Concierto de la Film Symphony Orchestra en Valencia

  22 Febrero 2020

Pasión, pedagogía y espectáculo

fso-1En el lejano 2011 ya nos referimos en Encadenados a un concierto de música cine que dirigió Constantino Martínez-Orts con la Orquesta Sinfónica de la Academia Europea, en el que se realizaba un homenaje a John Barry y a la música de James Bond.

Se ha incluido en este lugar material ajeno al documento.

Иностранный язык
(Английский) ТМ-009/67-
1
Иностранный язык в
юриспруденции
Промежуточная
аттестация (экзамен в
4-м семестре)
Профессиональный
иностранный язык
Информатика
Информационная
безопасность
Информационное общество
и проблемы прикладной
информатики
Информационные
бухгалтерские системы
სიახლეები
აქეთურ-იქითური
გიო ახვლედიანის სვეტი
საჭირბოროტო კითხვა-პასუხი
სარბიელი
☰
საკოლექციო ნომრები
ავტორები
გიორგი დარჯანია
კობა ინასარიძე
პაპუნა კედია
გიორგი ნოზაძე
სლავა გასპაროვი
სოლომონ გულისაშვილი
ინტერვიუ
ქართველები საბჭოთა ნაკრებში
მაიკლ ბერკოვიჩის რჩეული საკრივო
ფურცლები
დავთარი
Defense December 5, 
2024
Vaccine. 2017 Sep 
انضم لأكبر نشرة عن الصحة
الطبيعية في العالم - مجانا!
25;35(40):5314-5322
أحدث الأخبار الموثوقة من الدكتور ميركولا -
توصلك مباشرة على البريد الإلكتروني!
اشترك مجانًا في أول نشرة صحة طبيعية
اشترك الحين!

En el año 2013 pudimos ver a  Martínez-Orts al frente del proyecto de la Film Symphony Orchestra con un programa en el que John Williams tenía un protagonismo especial con varios temas del autor de Star Wars; y a partir de ahí, año tras año, la labor de su director ha conseguido situar en lo más alto a este conjunto de músicos especializados en interpretar en directo la mejor música de cine.

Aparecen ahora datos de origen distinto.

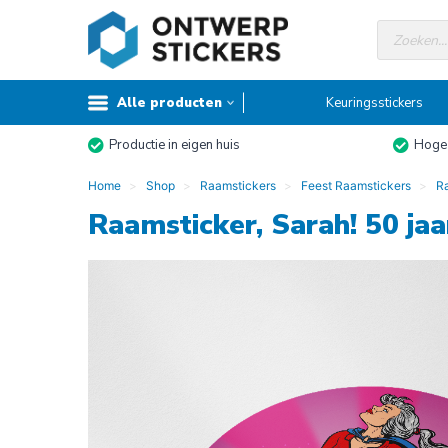
Doorgaan
Producte
naar
zoeken
inhoud
Alle producten
Keuringsstickers
Productie in eigen huis
Hoge 
Home
Shop
Raamstickers
Feest Raamstickers
Ra
Raamsticker, Sarah! 50 jaa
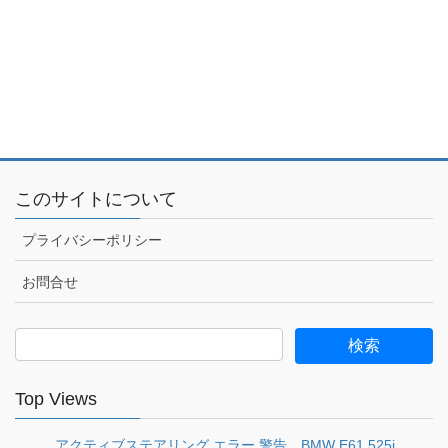
このサイトについて
プライバシーポリシー
お問合せ
検
索:
Top Views
アクティブステアリング エラー 警告 BMW E61 525i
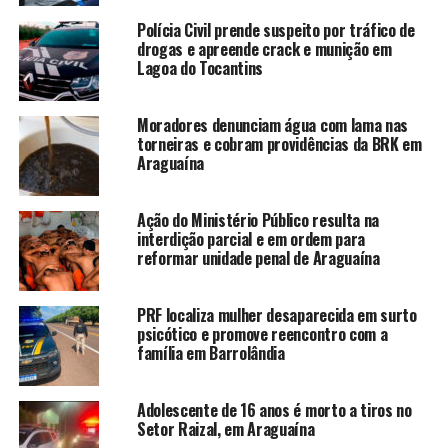
Polícia Civil prende suspeito por tráfico de
drogas e apreende crack e munição em
Lagoa do Tocantins
Moradores denunciam água com lama nas
torneiras e cobram providências da BRK em
Araguaína
Ação do Ministério Público resulta na
interdição parcial e em ordem para
reformar unidade penal de Araguaína
PRF localiza mulher desaparecida em surto
psicótico e promove reencontro com a
família em Barrolândia
Adolescente de 16 anos é morto a tiros no
Setor Raizal, em Araguaína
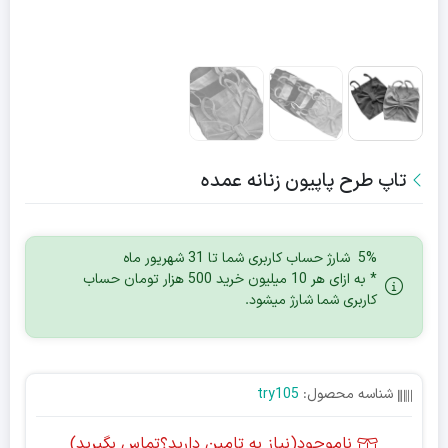
تاپ طرح پاپیون زنانه عمده
5% شارژ حساب کاربری شما تا 31 شهریور ماه
* به ازای هر 10 میلیون خرید 500 هزار تومان حساب
کاربری شما شارژ میشود.
شناسه محصول:
try105
ناموجود(نیاز به تامین دارید؟تماس بگیرید)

Tras las diferentes giras que se van sucediendo, el programa que el director y compositor valenciano propone cada temporada se va adaptando y depurando hasta conseguir un equilibrio entre la parte artística y la parte comercial. Una fórmula con éxito, pues prácticamente la mayoría de conciertos de la gira agotan las entradas en taquilla y, por primera vez, la orquesta tiene fechas fuera de nuestro país, visitando Lisboa y Oporto el próximo mes de mayo.

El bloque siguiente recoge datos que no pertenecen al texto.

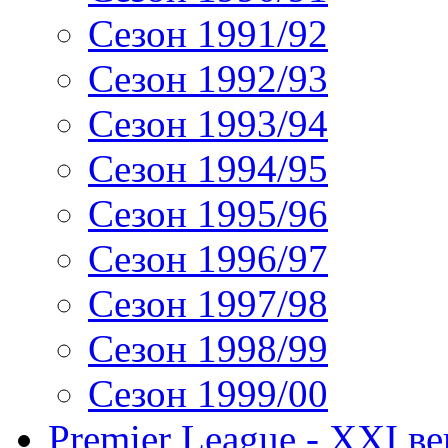
Сезон 1991/92
Сезон 1992/93
Сезон 1993/94
Сезон 1994/95
Сезон 1995/96
Сезон 1996/97
Сезон 1997/98
Сезон 1998/99
Сезон 1999/00
Premier League - XXI ве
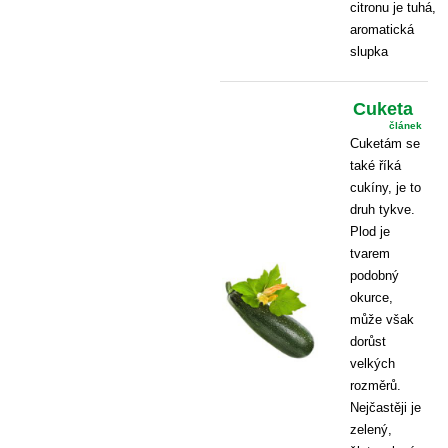
citronu je tuhá,
aromatická
slupka
Cuketa
článek
Cuketám se
také říká
cukíny, je to
druh tykve.
Plod je
tvarem
podobný
okurce,
může však
dorůst
velkých
rozměrů.
Nejčastěji je
zelený,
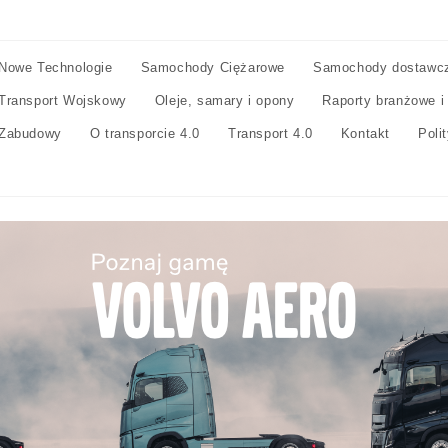
Nowe Technologie
Samochody Ciężarowe
Samochody dostawc
Transport Wojskowy
Oleje, samary i opony
Raporty branżowe i
Zabudowy
O transporcie 4.0
Transport 4.0
Kontakt
Poli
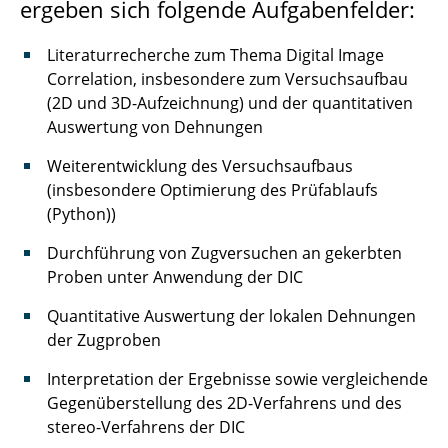
ergeben sich folgende Aufgabenfelder:
Kontaktierung von metallisierten
Polymerfolien für die Verwendung in
Literaturrecherche zum Thema Digital Image
Rundzellen: Konzeptentwicklung und
Correlation, insbesondere zum Versuchsaufbau
Validierung
(2D und 3D-Aufzeichnung) und der quantitativen
Optimierung eines Biegeversuchs zur
Auswertung von Dehnungen
mechanischen Charakterisierung von
Weiterentwicklung des Versuchsaufbaus
Batterieelektroden
(insbesondere Optimierung des Prüfablaufs
(Python))
Lokale Dehnfeldbestimmung mittels Digital
Image Correlation
Durchführung von Zugversuchen an gekerbten
Proben unter Anwendung der DIC
Zähigkeit von höchstfesten, geschweißten
Stählen
Quantitative Auswertung der lokalen Dehnungen
der Zugproben
Entwicklung von neuen Debonding on
Interpretation der Ergebnisse sowie vergleichende
Demand-Methoden
Gegenüberstellung des 2D-Verfahrens und des
Laserbasiertes Öffnen von Batteriezellen
stereo-Verfahrens der DIC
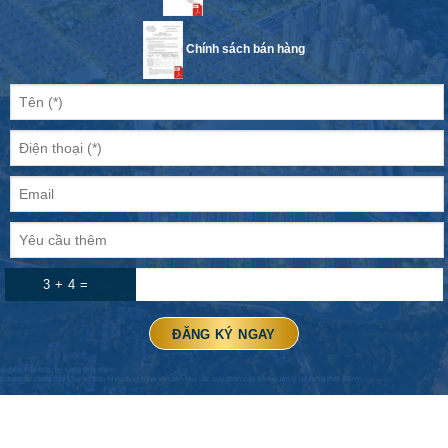
Chính sách bán hàng
3 + 4 =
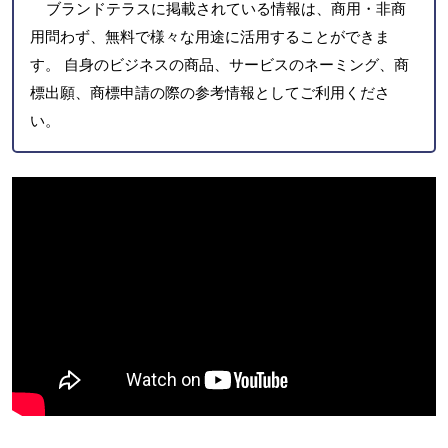
ブランドテラスに掲載されている情報は、商用・非商
用問わず、無料で様々な用途に活用することができま
す。 自身のビジネスの商品、サービスのネーミング、商
標出願、商標申請の際の参考情報としてご利用くださ
い。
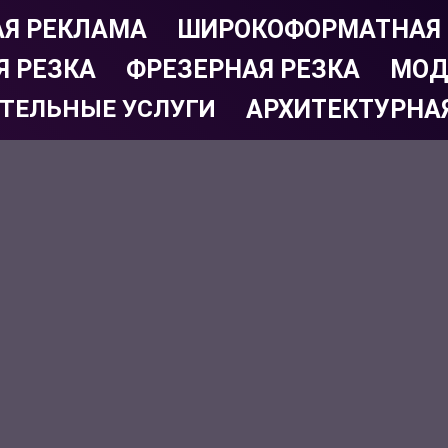
Я РЕКЛАМА
ШИРОКОФОРМАТНАЯ 
Я РЕЗКА
ФРЕЗЕРНАЯ РЕЗКА
МОД
ТЕЛЬНЫЕ УСЛУГИ
АРХИТЕКТУРНА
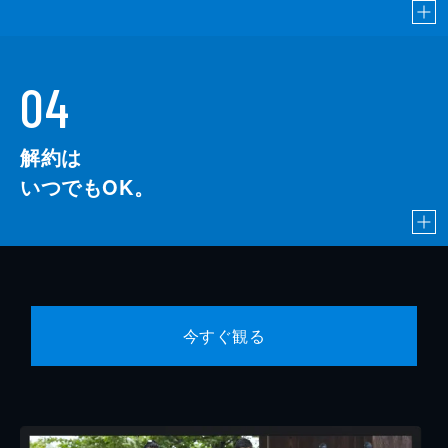
04
解約は
いつでもOK。
今すぐ観る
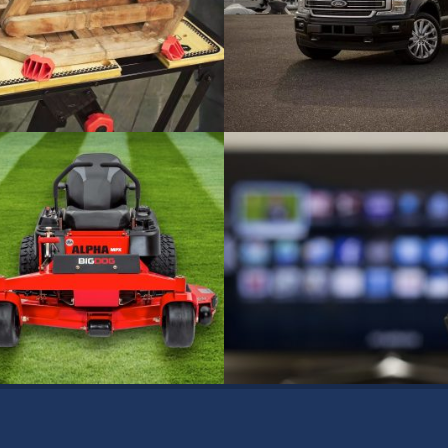
ker Workmate
Leiterrahmenverschraubung
F-150
Automotive
 Lawn Mowers
Hardware-Komponente für
Kabelfernsehen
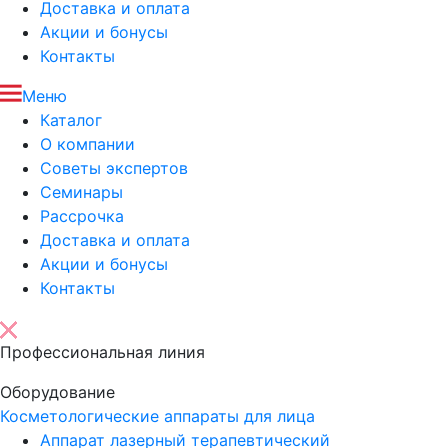
Доставка и оплата
Акции и бонусы
Контакты
Меню
Каталог
О компании
Советы экспертов
Семинары
Рассрочка
Доставка и оплата
Акции и бонусы
Контакты
Профессиональная линия
Оборудование
Косметологические аппараты для лица
Аппарат лазерный терапевтический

En lo estrictamente musical el concierto comienza, tras la fanfarria que acompaña el logotipo de Universal, con Kings row (conocida en España como Abismos de pasión), la partitura que compuso Erich W. Korngold para el film dirigido por Sam Wood en 1942; toda una declaración de principios que homenajea a uno de las compositores que junto a Newman o Steiner, entre otros, asentaron el sinfonismo en las bandas sonoras del Hollywood clásico. De hecho, el propio John Williams lo cita como una de las influencias más importantes en su carrera.

El secreto de la pirámide nos traslada al año 1985 y a una de las composiciones más emblemáticas de Bruce Broughton, poco habitual en los programas, de la que se interpretó el tema The Riddle Solved. El piano y la cuerda destacan la sensibilidad melódica de Alexandre Desplat en la suite de El discurso del rey, introduciendo cierta pausa en el ritmo del concierto.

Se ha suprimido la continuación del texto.